Items from a dataset
--------------------
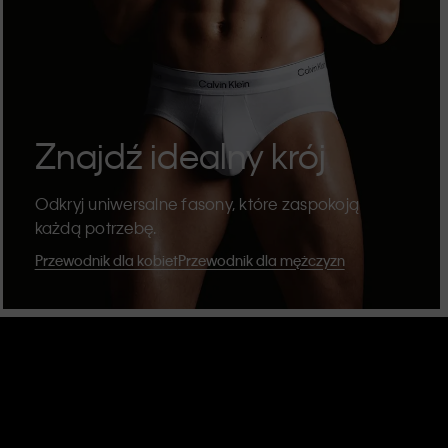
Znajdź idealny krój
Odkryj uniwersalne fasony, które zaspokoją
każdą potrzebę.
Przewodnik dla kobiet
Przewodnik dla mężczyzn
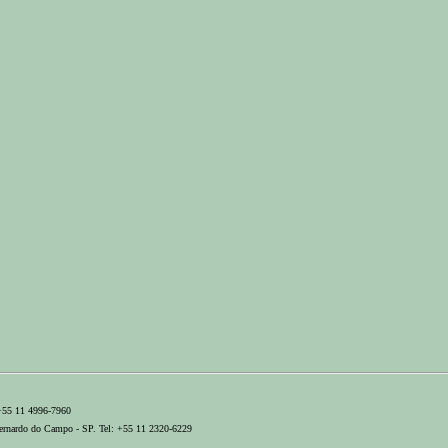
 +55 11 4996-7960
ernardo do Campo - SP. Tel: +55 11 2320-6229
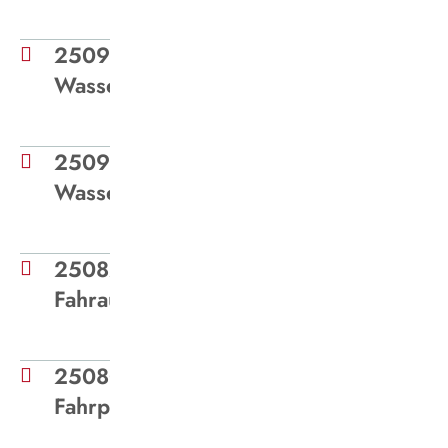
250912 - Medieninformation
Wasserstoffbusse
250902 - Medieninformation
Wasserstoffstrategie
250826 - Medieninformation
Fahrausweiskontrolle
250806 - Medieninformation
Fahrplanwechsel_August_2025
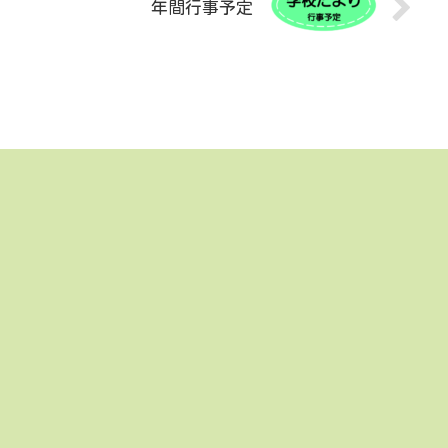
年間行事予定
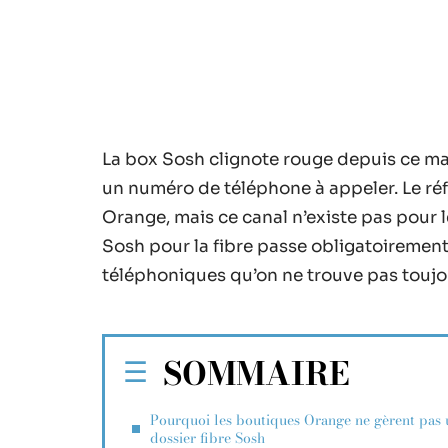
La box Sosh clignote rouge depuis ce mati
un numéro de téléphone à appeler. Le réf
Orange, mais ce canal n’existe pas pour 
Sosh pour la fibre passe obligatoirement
téléphoniques qu’on ne trouve pas toujo
SOMMAIRE
Pourquoi les boutiques Orange ne gèrent pas 
dossier fibre Sosh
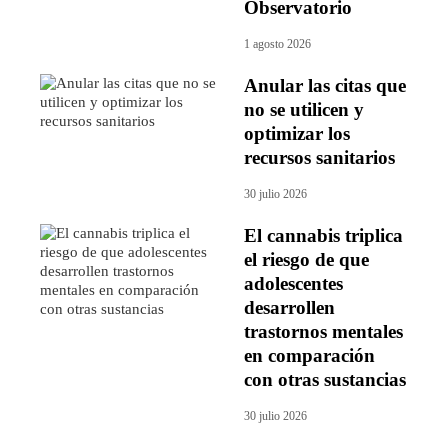
Observatorio
1 agosto 2026
Anular las citas que
no se utilicen y
optimizar los
recursos sanitarios
30 julio 2026
El cannabis triplica
el riesgo de que
adolescentes
desarrollen
trastornos mentales
en comparación
con otras sustancias
30 julio 2026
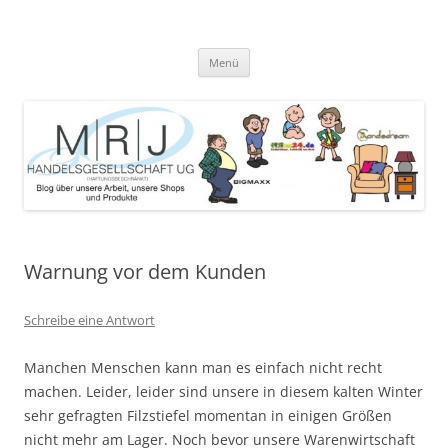
Zum
Inhalt
MRJ Handelsgesellschaft Weblog
springen
Blog über die Arbeit der MRJ Handelsgesellschaft, deren Shops und
angebotene Produkte
Menü
Warnung vor dem Kunden
Schreibe eine Antwort
Manchen Menschen kann man es einfach nicht recht
machen. Leider, leider sind unsere in diesem kalten Winter
sehr gefragten Filzstiefel momentan in einigen Größen
nicht mehr am Lager. Noch bevor unsere Warenwirtschaft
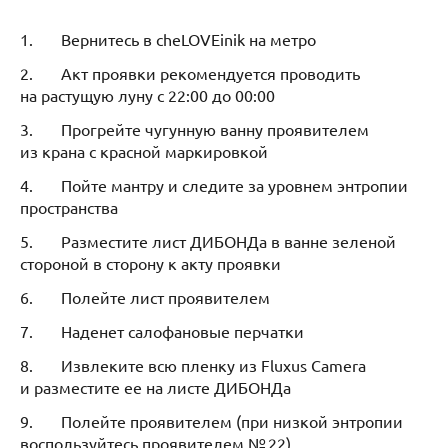
1. Вернитесь в cheLOVEinik на метро
2. Акт проявки рекомендуется проводить
на растущую луну с 22:00 до 00:00
3. Прогрейте чугунную ванну проявителем
из крана с красной маркировкой
4. Пойте мантру и следите за уровнем энтропии
пространства
5. Разместите лист ДИБОНДа в ванне зеленой
стороной в сторону к акту проявки
6. Полейте лист проявителем
7. Наденет салофановые перчатки
8. Извлеките всю пленку из Fluxus Camera
и разместите ее на листе ДИБОНДа
9. Полейте проявителем (при низкой энтропии
воспользуйтесь проявителем № 22)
--------------------
Goal of the exercise.
Every record above, copied exactly and without a single picture, makes up the answer.

Answer.
Znajdź idealny krój
Odkryj uniwersalne fasony, które zaspokoją
każdą potrzebę.
Przewodnik dla kobiet
Przewodnik dla mężczyzn
 +55 11 4996-7960
ernardo do Campo - SP. Tel: +55 11 2320-6229
250912 - Medieninformation
Wasserstoffbusse
250902 - Medieninformation
Wasserstoffstrategie
250826 - Medieninformation
Fahrausweiskontrolle
250806 - Medieninformation
Fahrplanwechsel_August_2025
年間行事予定
La box Sosh clignote rouge depuis ce mati
un numéro de téléphone à appeler. Le réf
Orange, mais ce canal n’existe pas pour 
Sosh pour la fibre passe obligatoirement
téléphoniques qu’on ne trouve pas toujo
SOMMAIRE
Pourquoi les boutiques Orange ne gèrent pas 
dossier fibre Sosh
Observatorio
1 agosto 2026
Anular las citas que
no se utilicen y
optimizar los
recursos sanitarios
30 julio 2026
El cannabis triplica
el riesgo de que
adolescentes
desarrollen
trastornos mentales
en comparación
con otras sustancias
30 julio 2026
Zum
Inhalt
MRJ Handelsgesellschaft Weblog
springen
Blog über die Arbeit der MRJ Handelsgesellschaft, deren Shops und
angebotene Produkte
Menü
Warnung vor dem Kunden
Schreibe eine Antwort
Manchen Menschen kann man es einfach nicht recht
machen. Leider, leider sind unsere in diesem kalten Winter
sehr gefragten Filzstiefel momentan in einigen Größen
nicht mehr am Lager. Noch bevor unsere Warenwirtschaft
1. Вернитесь в cheLOVEinik на метро
2. Акт проявки рекомендуется проводить
на растущую луну с 22:00 до 00:00
3. Прогрейте чугунную ванну проявителем
из крана с красной маркировкой
4. Пойте мантру и следите за уровнем энтропии
пространства
5. Разместите лист ДИБОНДа в ванне зеленой
стороной в сторону к акту проявки
6. Полейте лист проявителем
7. Наденет салофановые перчатки
8. Извлеките всю пленку из Fluxus Camera
и разместите ее на листе ДИБОНДа
9. Полейте проявителем (при низкой энтропии
воспользуйтесь проявителем № 22)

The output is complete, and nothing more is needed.